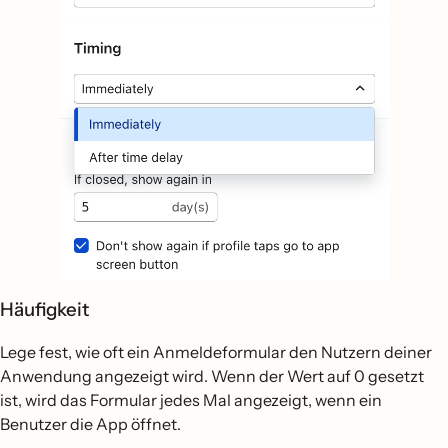
Häufigkeit
Lege fest, wie oft ein Anmeldeformular den Nutzern deiner
Anwendung angezeigt wird. Wenn der Wert auf 0 gesetzt
ist, wird das Formular jedes Mal angezeigt, wenn ein
Benutzer die App öffnet.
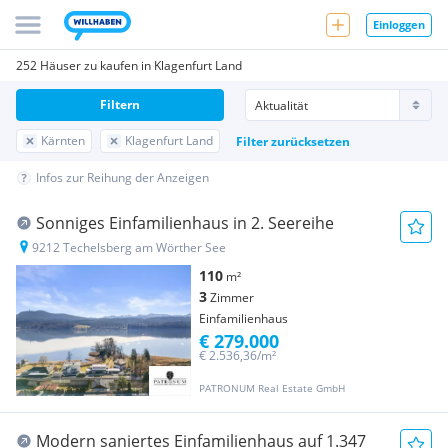
Einloggen
252 Häuser zu kaufen in Klagenfurt Land
Filtern
Kärnten
Klagenfurt Land
Filter zurücksetzen
Infos zur Reihung der Anzeigen
Sonniges Einfamilienhaus in 2. Seereihe
9212 Techelsberg am Wörther See
110
m²
3
Zimmer
Einfamilienhaus
€ 279.000
€ 2.536,36/m²
PATRONUM Real Estate GmbH
Modern saniertes Einfamilienhaus auf 1.347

_What this task involves_.
Reproduce, word for word, every line from the one that contains "Benutzer die App öffnet." to the end of the data, including both ends; omit all pictures.

_Response area_.
Benutzer die App öffnet.
Einloggen
252 Häuser zu kaufen in Klagenfurt Land
Filtern
Kärnten
Klagenfurt Land
Filter zurücksetzen
Infos zur Reihung der Anzeigen
Sonniges Einfamilienhaus in 2. Seereihe
9212 Techelsberg am Wörther See
110
m²
3
Zimmer
Einfamilienhaus
€ 279.000
€ 2.536,36/m²
PATRONUM Real Estate GmbH
Modern saniertes Einfamilienhaus auf 1.347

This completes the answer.